The Secret to Loving Winter

First accept it, then enjoy it.

Illustration by Arsh Raziuddin

When I was getting ready to leave my hometown of Kansas City, Missouri, for college on the East Coast more than a decade ago, weather warnings came from everyone. “Get ready for that New England winter!” “I hope you have a big coat!” “Ooh, I hear it gets cold up there!”

This cautioning from friends and neighbors confused me. In my 18 years in the Midwest, I’d experienced huge snowfalls, multiple stretches of subzero temperatures, and an ice storm that closed school for three blissful days. Winter to my midwestern self meant sledding on school-cafeteria trays and poking Duraflame logs while in my pajamas and sneaking an extra packet of Swiss Miss into my mug. The average winter temperature in Missouri is only 4 degrees warmer than that in Massachusetts; other midwestern states such as Minnesota and North Dakota reliably sink to 12 degrees Fahrenheit in the colder months. What changed in those thousand or so miles to make the season “brutal,” “punishing,” and worthy of such grave warnings?

After more than a decade living on the East Coast, I feel pretty comfortable saying (with all the love in my heart for my new chosen home) that I know what makes winter here different: the complaining.

Of course, the Midwest is not a monolith. Plenty of us aren’t enamored with the colder months—which is midwestern for loathe them with a burning passion usually reserved for opposing sports teams. But many of us unabashedly love winter, ice scrapers and all. And now that climate change seems to be flipping the script on what, when, and even where winter is (welcome to the party, L.A.!), it might behoove coastal folks to peer through their plane window and check out how so-called flyover country manages to not merely endure the season, but enjoy it. Our attitude toward the cold months is pretty similar to our attitude toward most things: accept reality, then decide to appreciate it.

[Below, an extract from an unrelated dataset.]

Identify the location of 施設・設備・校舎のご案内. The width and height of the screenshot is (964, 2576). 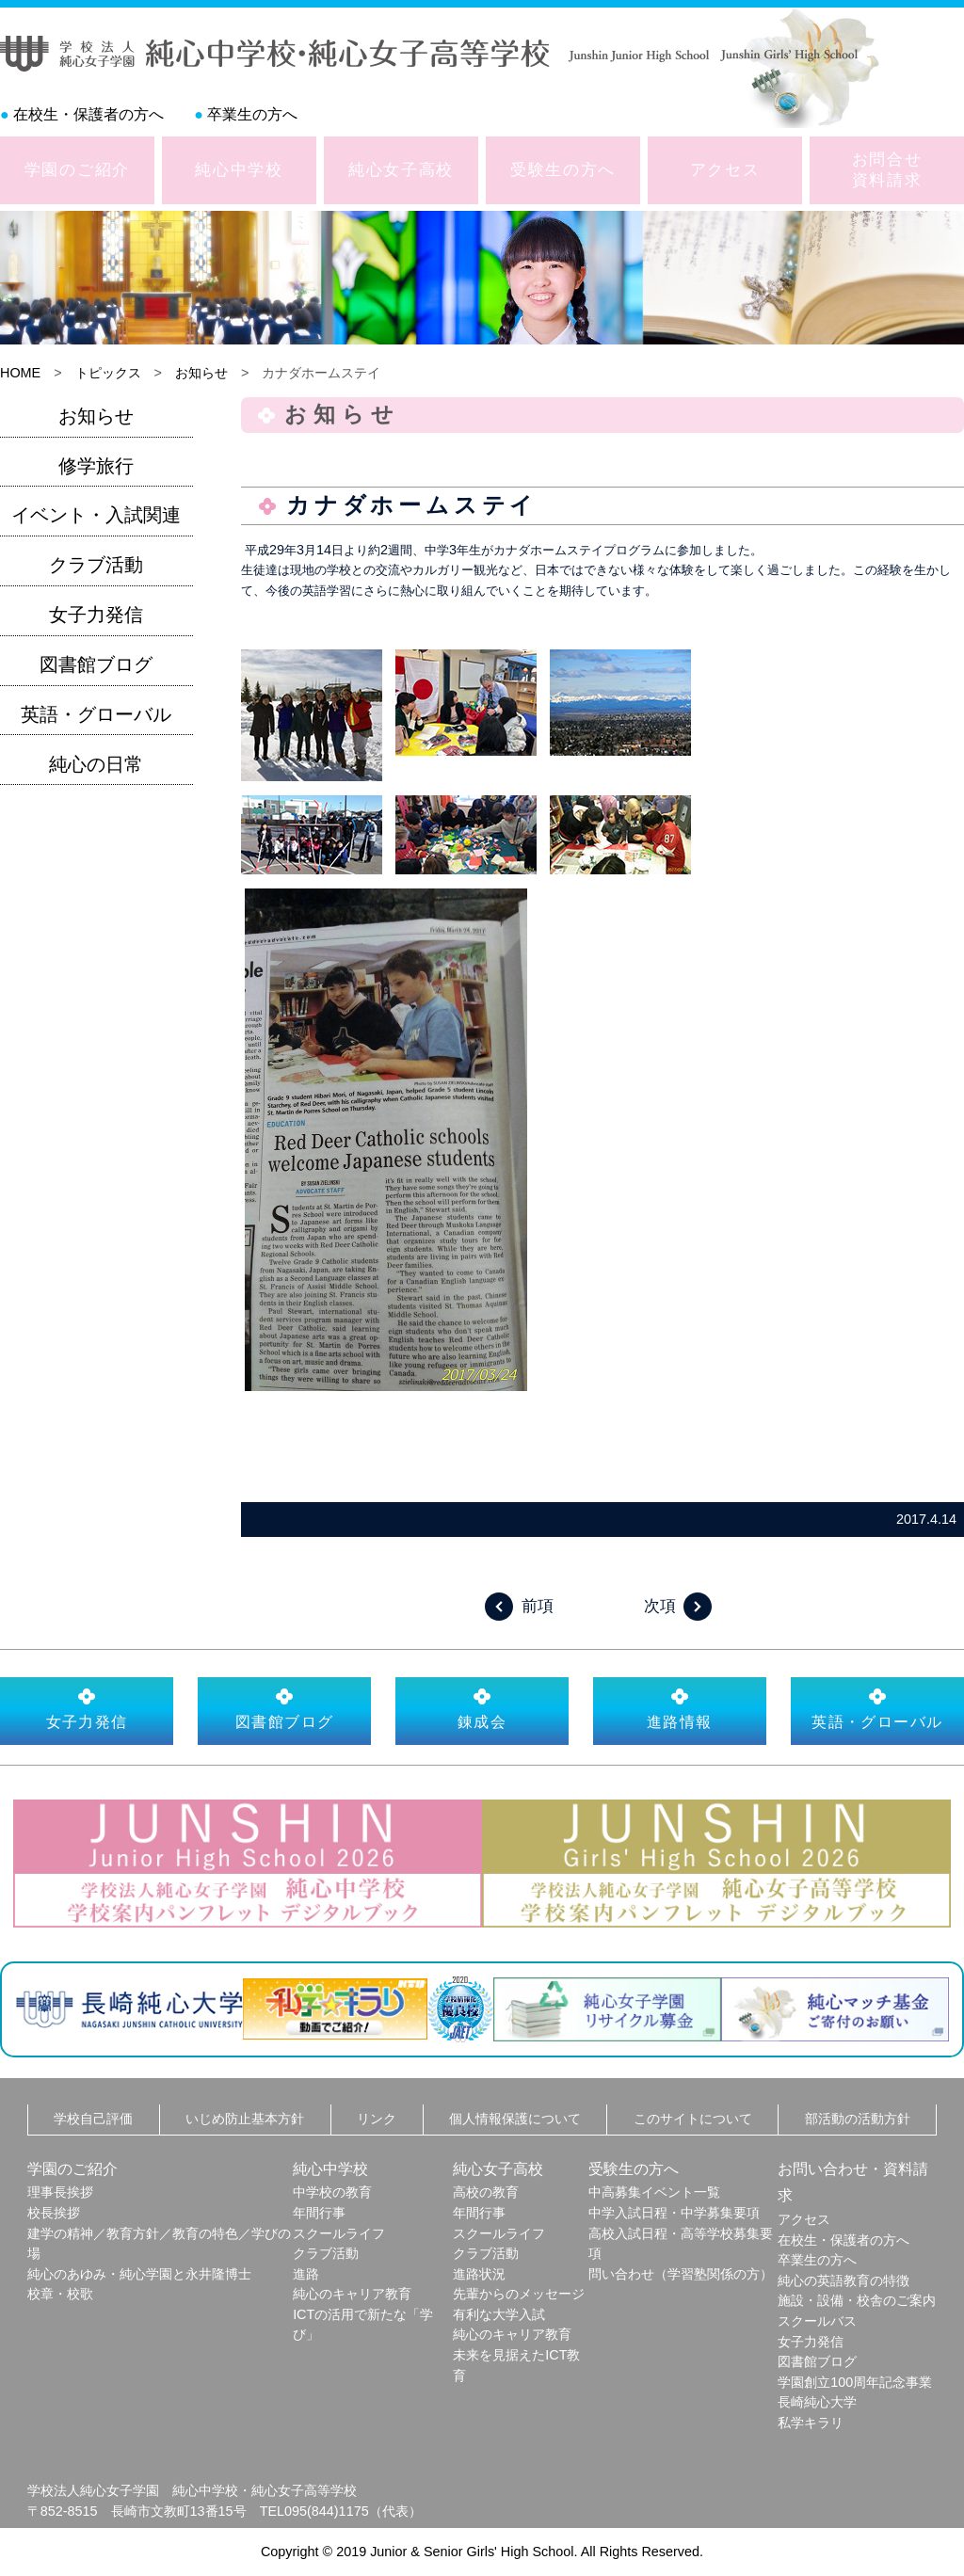 (857, 2300).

Midwesterners inhabit the middle ground in more ways than one. We spend a lot of time operating at the intersection of “what I want” and “what is possible.” This usually involves inconvenience, asking for favors, and giving up some stuff in that former category. We don’t expect to have our hot dish and eat it too. Our culture of compromise knows that in exchange for big yards that host summer barbecues, we’re giving up easy international travel. (A three-hour layover in Atlanta; Washington, D.C.; Houston; New York; or Boston is the midwestern prerequisite for any European vacation.) When it comes to weather, we know what we’re missing and what we’re getting. Am I going to be able to feel my toes? No. Am I finally going to speed down the hill outside the local high school on the sled that I got for 70 percent off at Target last June? Yes, I am.

The thing is, for every winter irritation, there is an equal and opposite elation. Cars trapped in snow give the neighborhood kids a shot at earning a few extra bucks or the guy across the street a chance to show off his new snowblower. A football game in a 15-degree snowstorm provides a chance to demonstrate unwavering commitment to fandom. (We can’t show the people we love that they’re worth standing in the freezing cold for if there’s no freezing cold to stand in.)

Our focus on the bright side is rooted not in naivete or denial, but in an understanding of reality. We frequently find ourselves defending the weather: a tentpole of midwestern winter conversation is announcing that it’s “not so bad without the wind” or “not too cold so long as you’re standing in the sun.” We’re not suffering delusions. We’re just electing to focus our attention on the best possible version of our circumstances.

Still, a clear-eyed acceptance of winter demands preparation. We make a reverent ritual of swapping out summer clothes for winter ones: Plastic bins are removed from under the beds, basement storage units are opened, and coats are moved from one closet to another closet closer to the door. We stock our car trunks with blankets, ice scrapers, and hand warmers to ensure that even the worst-case scenario isn’t too bad.

But the key to our winter enjoyment is that we don’t spend nearly as much energy girding ourselves for the tough times as we do getting geared up for the awesome ones: basketball and football seasons, the holidays, and, for teenagers, the ever-present hope that Mom will come in at 6:45 a.m. and say “School’s canceled” because of snow, granting them three to seven more hours of the best sleep of their life.

There’s a misconception on the coasts, I think, that the default state of a midwesterner is one of resignation. That midwesterners are stuck there. That moving away, like I have done, is an act of escape rather than sacrifice. That those who stay make it through the horrors of winter by performing resilience or imagining fun.

The truth is that many of us love the season, and our love comes not from pretending but from understanding. Wonderful things happen because of the freezing temperatures and the precipitation and the wind, not in spite of them. Snow days require snow. Cute gloves need cold hands. My midwestern advice? Think of this time as its own rich, wonderful destination—instead of that season you just have to fly over on your way to spring.